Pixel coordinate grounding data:
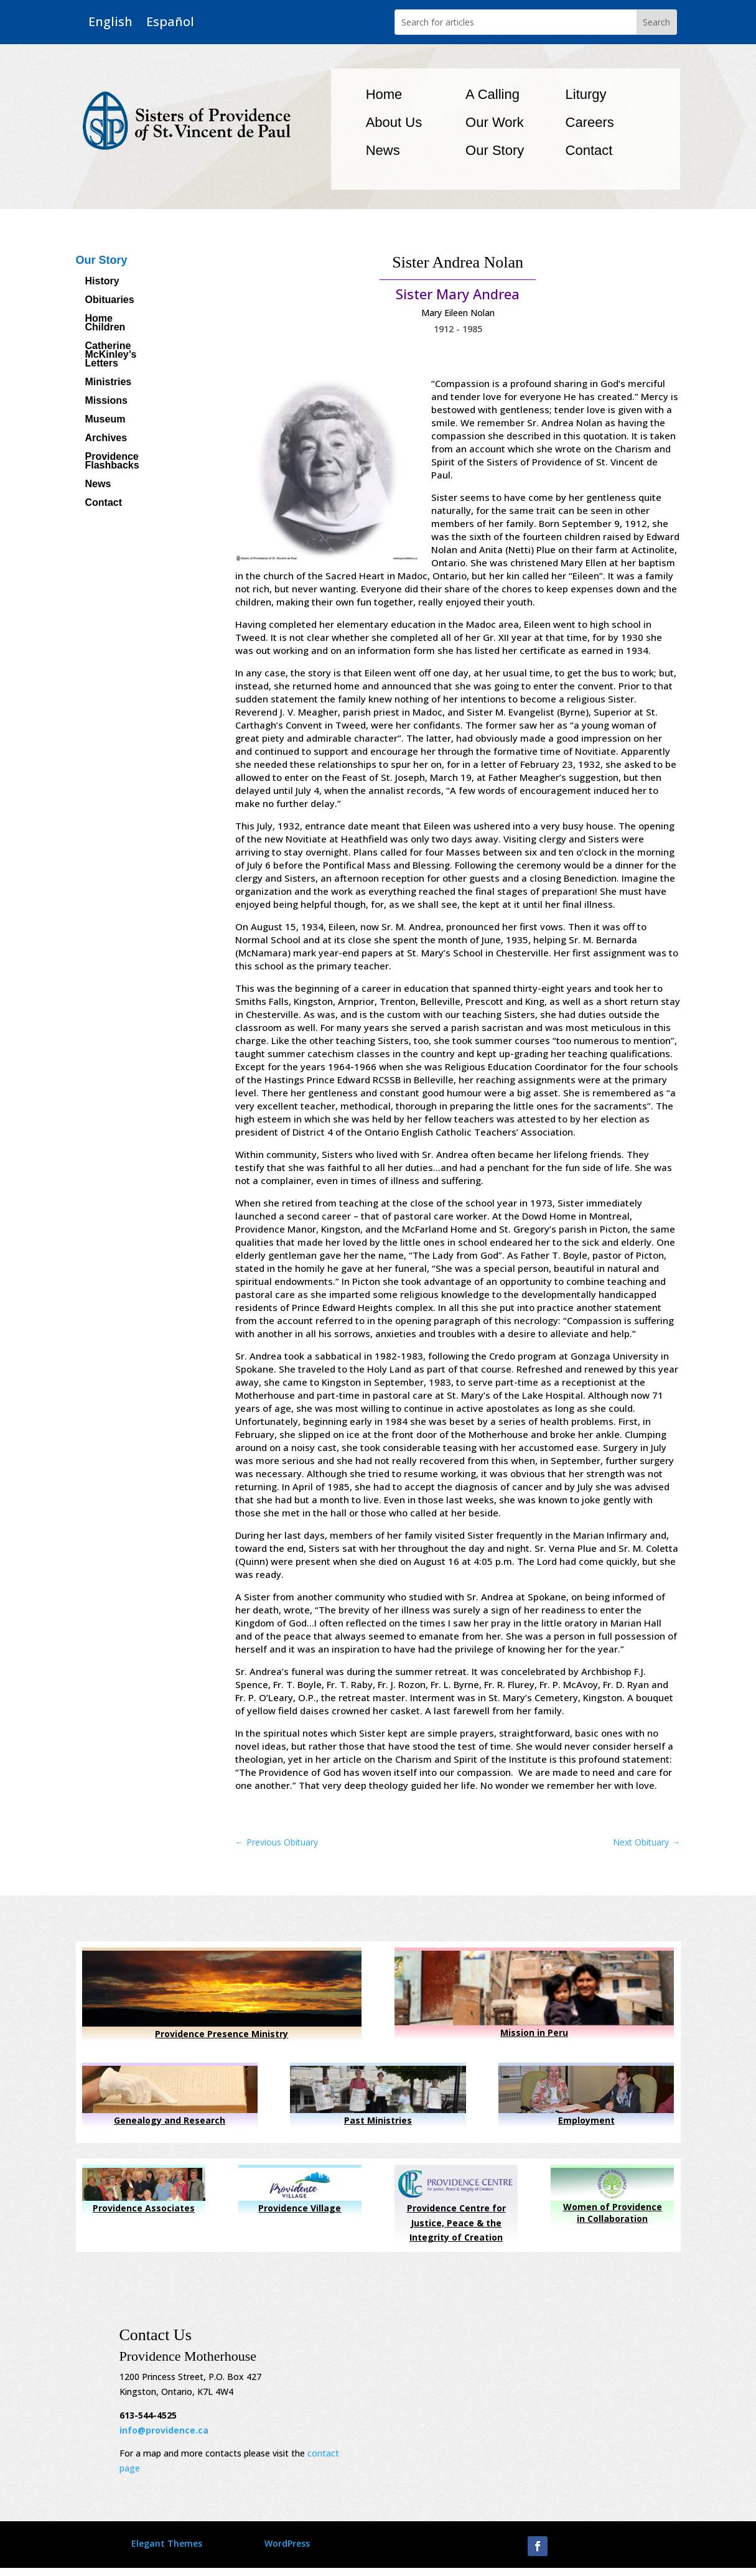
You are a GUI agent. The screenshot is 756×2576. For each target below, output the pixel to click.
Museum (105, 419)
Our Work (494, 122)
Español (170, 22)
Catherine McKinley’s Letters (111, 355)
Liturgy (586, 94)
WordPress (287, 2543)
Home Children (105, 323)
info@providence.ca (163, 2430)
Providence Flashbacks (112, 461)
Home (384, 94)
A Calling (492, 94)
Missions (106, 401)
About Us (394, 122)
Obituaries (109, 300)
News (383, 150)
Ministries (108, 382)
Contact (589, 150)
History (102, 281)
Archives (106, 438)
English (110, 22)
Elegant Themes (166, 2543)
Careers (590, 122)
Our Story (494, 150)
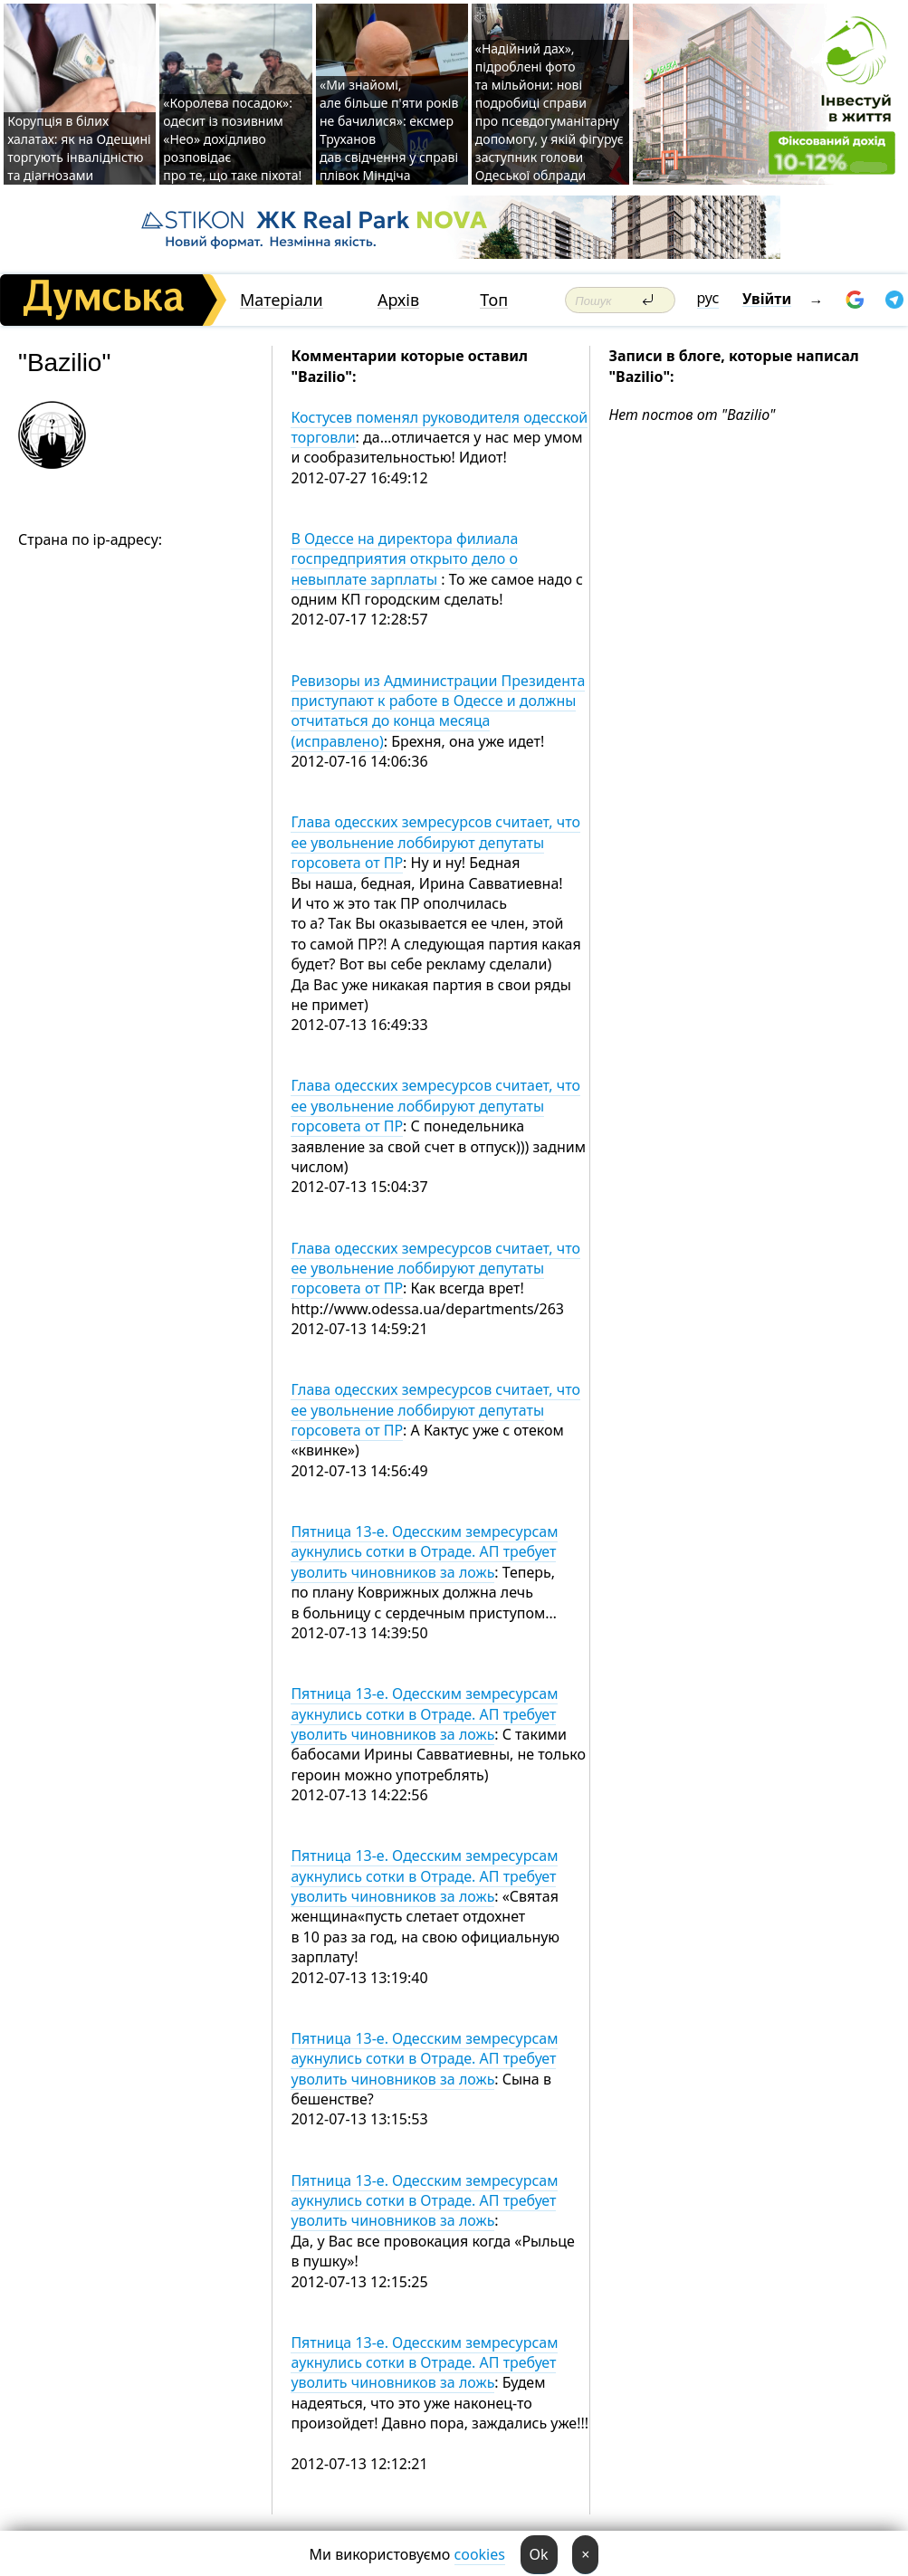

> **Action item**:
Your job is to copy every entry exactly. Omit the pictures.

> **Your solution**:
You are a GUI agent. The screenshot is 756×2576. For each target below, output the pixel to click.
Museum (105, 419)
Our Work (494, 122)
Español (170, 22)
Catherine McKinley’s Letters (111, 355)
Liturgy (586, 94)
WordPress (287, 2543)
Home Children (105, 323)
info@providence.ca (163, 2430)
Providence Flashbacks (112, 461)
Home (384, 94)
A Calling (492, 94)
Missions (106, 401)
About Us (394, 122)
Obituaries (109, 300)
News (383, 150)
Ministries (108, 382)
Contact (589, 150)
History (102, 281)
Archives (106, 438)
English (110, 22)
Elegant Themes (166, 2543)
Careers (590, 122)
Our Story (494, 150)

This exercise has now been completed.